**What is required:** Which lines of the records contain the word "tylko"? Show each of them.

[Transcribed page contents]
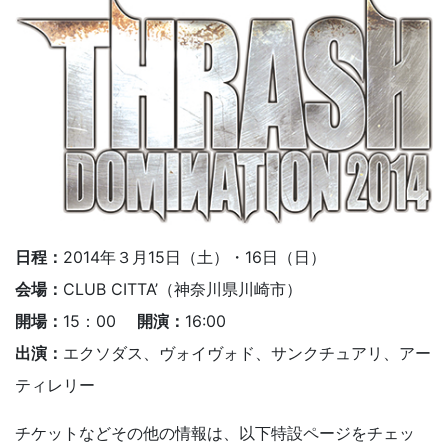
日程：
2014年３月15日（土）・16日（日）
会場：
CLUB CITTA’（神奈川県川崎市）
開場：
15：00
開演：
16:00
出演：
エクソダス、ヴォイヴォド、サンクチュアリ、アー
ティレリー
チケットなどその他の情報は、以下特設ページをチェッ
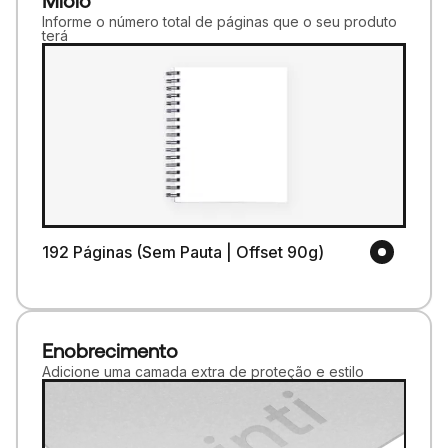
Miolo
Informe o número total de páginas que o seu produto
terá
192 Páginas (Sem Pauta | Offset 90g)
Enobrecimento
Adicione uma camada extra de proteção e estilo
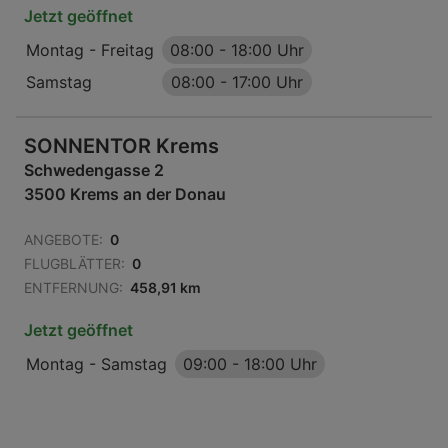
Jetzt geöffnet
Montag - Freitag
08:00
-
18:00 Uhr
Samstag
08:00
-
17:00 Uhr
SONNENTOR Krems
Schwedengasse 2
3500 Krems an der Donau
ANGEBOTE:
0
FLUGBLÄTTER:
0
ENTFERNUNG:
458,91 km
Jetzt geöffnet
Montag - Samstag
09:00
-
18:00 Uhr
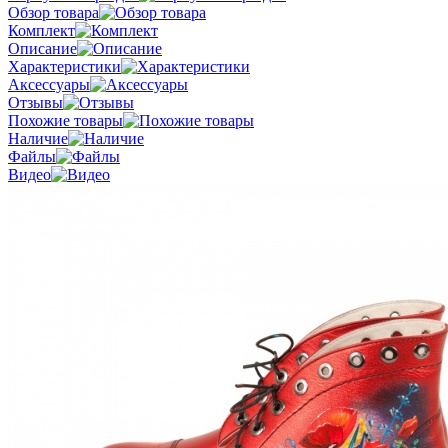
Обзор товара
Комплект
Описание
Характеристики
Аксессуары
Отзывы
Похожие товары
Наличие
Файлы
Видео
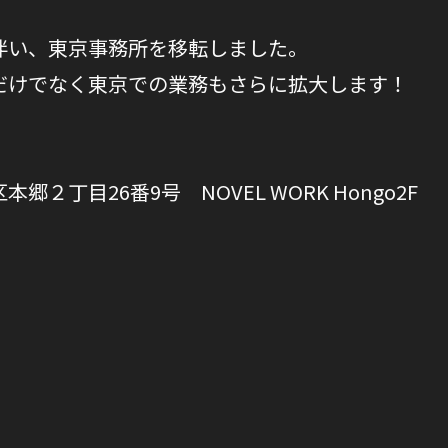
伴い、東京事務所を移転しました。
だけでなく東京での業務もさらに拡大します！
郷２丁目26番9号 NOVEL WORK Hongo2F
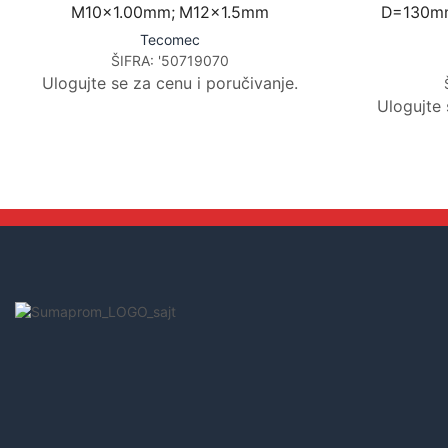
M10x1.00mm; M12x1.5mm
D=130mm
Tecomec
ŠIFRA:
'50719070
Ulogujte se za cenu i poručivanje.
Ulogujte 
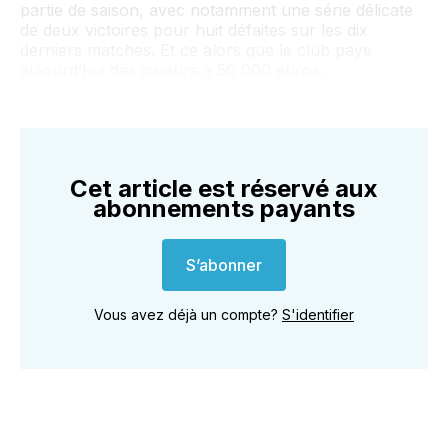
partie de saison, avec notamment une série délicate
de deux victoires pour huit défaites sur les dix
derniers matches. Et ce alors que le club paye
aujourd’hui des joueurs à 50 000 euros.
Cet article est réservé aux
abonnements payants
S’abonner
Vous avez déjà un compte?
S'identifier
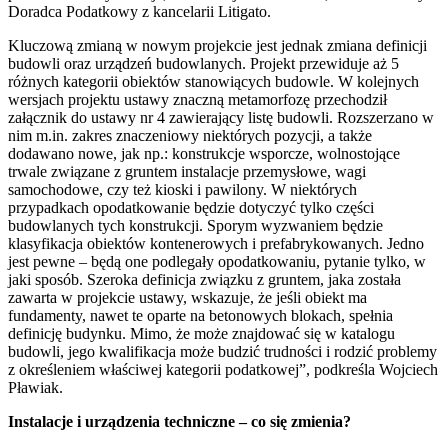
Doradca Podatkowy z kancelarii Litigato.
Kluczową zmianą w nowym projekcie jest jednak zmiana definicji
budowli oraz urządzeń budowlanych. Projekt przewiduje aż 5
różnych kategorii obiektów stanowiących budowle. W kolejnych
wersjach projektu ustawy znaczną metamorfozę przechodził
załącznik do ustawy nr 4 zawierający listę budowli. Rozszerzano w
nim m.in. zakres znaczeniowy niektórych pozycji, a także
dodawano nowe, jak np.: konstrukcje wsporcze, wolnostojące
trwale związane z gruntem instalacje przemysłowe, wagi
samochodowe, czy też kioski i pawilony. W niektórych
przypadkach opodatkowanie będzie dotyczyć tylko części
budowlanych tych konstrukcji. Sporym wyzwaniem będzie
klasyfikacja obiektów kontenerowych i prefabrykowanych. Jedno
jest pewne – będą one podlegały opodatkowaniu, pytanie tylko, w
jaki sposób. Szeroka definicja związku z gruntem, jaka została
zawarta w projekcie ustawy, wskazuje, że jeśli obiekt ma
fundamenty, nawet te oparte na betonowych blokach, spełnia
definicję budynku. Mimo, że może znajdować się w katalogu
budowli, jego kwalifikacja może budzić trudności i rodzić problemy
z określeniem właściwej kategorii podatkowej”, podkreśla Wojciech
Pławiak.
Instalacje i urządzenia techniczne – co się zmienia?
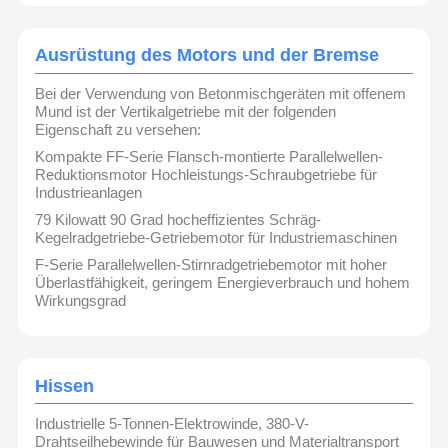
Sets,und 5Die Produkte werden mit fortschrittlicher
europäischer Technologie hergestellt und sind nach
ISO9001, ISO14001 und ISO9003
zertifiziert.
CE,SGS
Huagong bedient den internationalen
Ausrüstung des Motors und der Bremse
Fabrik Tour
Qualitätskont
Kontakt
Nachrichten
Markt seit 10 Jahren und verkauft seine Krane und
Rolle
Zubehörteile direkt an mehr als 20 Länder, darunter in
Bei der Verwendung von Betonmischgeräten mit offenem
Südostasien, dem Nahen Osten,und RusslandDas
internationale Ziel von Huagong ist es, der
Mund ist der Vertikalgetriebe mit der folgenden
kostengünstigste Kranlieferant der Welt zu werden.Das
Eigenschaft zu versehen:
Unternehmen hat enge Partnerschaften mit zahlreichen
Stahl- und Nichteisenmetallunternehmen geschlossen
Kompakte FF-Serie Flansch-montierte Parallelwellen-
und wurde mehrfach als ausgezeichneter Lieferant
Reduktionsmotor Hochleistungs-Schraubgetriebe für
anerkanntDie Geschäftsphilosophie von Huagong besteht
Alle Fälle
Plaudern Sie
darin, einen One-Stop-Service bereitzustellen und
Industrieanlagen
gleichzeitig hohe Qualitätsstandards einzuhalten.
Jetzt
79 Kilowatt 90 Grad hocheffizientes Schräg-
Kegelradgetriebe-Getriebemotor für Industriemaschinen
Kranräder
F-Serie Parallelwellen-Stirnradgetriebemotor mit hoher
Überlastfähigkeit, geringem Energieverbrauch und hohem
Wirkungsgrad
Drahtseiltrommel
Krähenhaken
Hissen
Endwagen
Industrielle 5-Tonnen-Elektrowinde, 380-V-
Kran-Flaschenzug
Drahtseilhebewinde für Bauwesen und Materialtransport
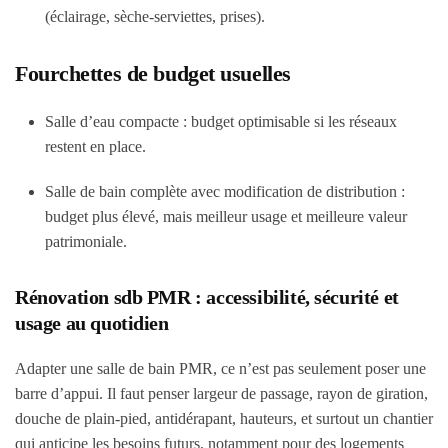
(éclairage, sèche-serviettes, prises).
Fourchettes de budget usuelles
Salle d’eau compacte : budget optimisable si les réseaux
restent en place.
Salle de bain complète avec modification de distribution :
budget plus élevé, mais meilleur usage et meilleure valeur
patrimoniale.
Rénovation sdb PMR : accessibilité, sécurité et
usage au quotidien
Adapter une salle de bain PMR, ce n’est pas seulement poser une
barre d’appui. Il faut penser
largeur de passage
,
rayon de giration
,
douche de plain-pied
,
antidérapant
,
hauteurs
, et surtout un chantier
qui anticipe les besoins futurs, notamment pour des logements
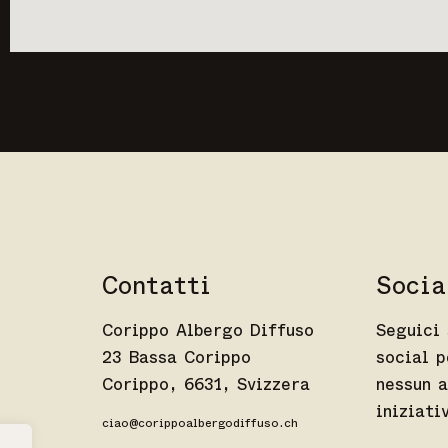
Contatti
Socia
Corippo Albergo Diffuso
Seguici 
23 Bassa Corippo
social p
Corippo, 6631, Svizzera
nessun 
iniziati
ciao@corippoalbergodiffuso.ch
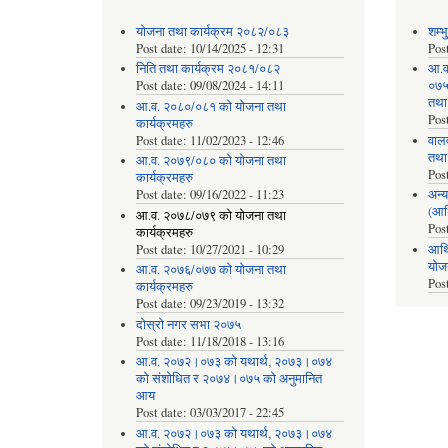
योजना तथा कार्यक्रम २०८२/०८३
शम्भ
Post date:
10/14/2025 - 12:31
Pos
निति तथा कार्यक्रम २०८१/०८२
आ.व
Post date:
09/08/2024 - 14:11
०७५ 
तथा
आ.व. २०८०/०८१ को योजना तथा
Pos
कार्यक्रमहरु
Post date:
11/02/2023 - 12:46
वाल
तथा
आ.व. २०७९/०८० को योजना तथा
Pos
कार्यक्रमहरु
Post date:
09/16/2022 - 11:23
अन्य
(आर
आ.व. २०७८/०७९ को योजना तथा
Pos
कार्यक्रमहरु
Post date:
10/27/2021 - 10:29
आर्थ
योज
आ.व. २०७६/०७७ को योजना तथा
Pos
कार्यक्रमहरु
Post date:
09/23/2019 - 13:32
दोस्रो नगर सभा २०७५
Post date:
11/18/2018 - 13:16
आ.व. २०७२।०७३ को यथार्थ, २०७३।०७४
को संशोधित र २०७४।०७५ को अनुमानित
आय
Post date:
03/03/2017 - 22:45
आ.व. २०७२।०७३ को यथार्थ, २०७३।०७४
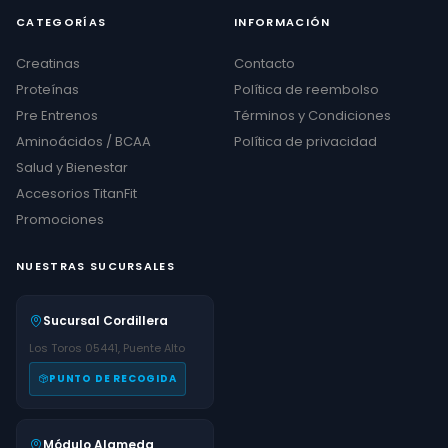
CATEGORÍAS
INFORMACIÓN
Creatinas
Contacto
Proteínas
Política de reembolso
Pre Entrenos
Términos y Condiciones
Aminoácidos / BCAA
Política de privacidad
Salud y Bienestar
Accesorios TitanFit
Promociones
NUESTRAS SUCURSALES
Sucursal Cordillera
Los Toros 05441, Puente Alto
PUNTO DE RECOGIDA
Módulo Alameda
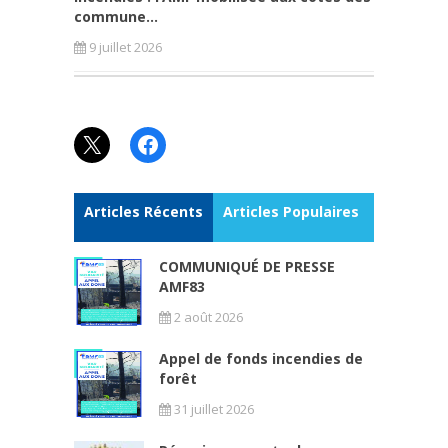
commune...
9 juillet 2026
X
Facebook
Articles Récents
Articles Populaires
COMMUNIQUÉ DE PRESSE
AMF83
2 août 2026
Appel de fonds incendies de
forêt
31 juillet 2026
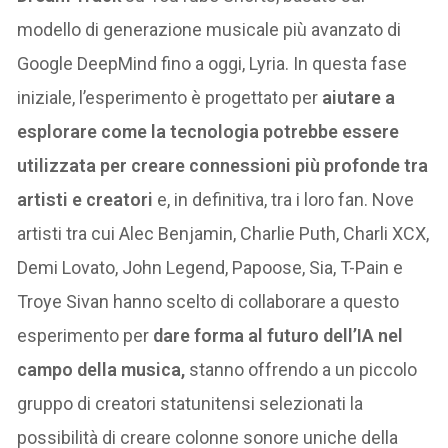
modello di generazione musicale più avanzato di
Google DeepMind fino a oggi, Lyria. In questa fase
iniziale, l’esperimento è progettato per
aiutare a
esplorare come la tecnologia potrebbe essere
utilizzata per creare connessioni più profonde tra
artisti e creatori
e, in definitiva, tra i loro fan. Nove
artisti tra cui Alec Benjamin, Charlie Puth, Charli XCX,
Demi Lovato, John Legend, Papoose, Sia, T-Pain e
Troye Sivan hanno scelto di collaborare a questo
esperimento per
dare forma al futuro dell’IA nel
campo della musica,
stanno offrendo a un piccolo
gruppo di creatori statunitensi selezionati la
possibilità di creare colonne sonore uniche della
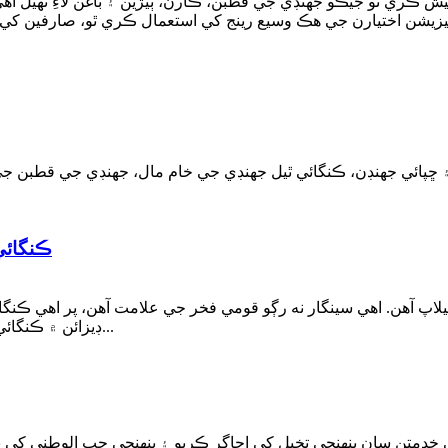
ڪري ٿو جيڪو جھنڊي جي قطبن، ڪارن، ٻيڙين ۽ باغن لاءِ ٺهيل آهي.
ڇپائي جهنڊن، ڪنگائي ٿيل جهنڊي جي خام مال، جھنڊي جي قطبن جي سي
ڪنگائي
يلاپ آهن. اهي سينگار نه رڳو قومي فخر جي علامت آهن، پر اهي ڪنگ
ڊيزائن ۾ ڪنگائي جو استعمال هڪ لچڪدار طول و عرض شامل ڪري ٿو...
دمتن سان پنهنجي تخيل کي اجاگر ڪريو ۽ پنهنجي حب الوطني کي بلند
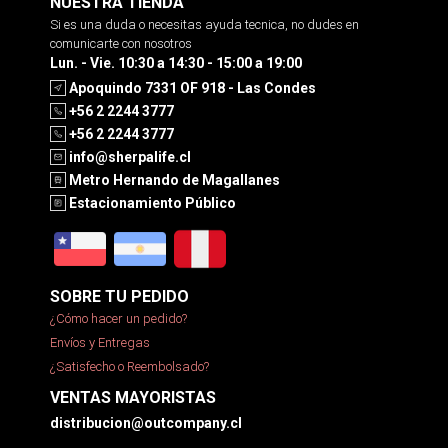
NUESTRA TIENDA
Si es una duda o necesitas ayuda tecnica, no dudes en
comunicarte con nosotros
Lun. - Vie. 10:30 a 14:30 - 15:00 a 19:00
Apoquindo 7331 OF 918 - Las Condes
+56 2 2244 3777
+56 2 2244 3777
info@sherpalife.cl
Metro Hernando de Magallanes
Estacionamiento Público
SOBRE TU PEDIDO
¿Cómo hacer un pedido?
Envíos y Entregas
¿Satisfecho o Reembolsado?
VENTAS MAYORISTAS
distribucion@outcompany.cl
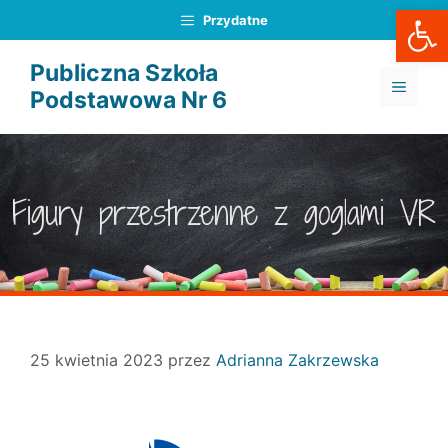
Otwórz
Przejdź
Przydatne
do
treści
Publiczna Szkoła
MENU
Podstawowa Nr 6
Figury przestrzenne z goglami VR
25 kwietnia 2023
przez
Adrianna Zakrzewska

**Exercise response:**
przypadkach opodatkowanie będzie dotyczyć tylko części
jest pewne – będą one podlegały opodatkowaniu, pytanie tylko, w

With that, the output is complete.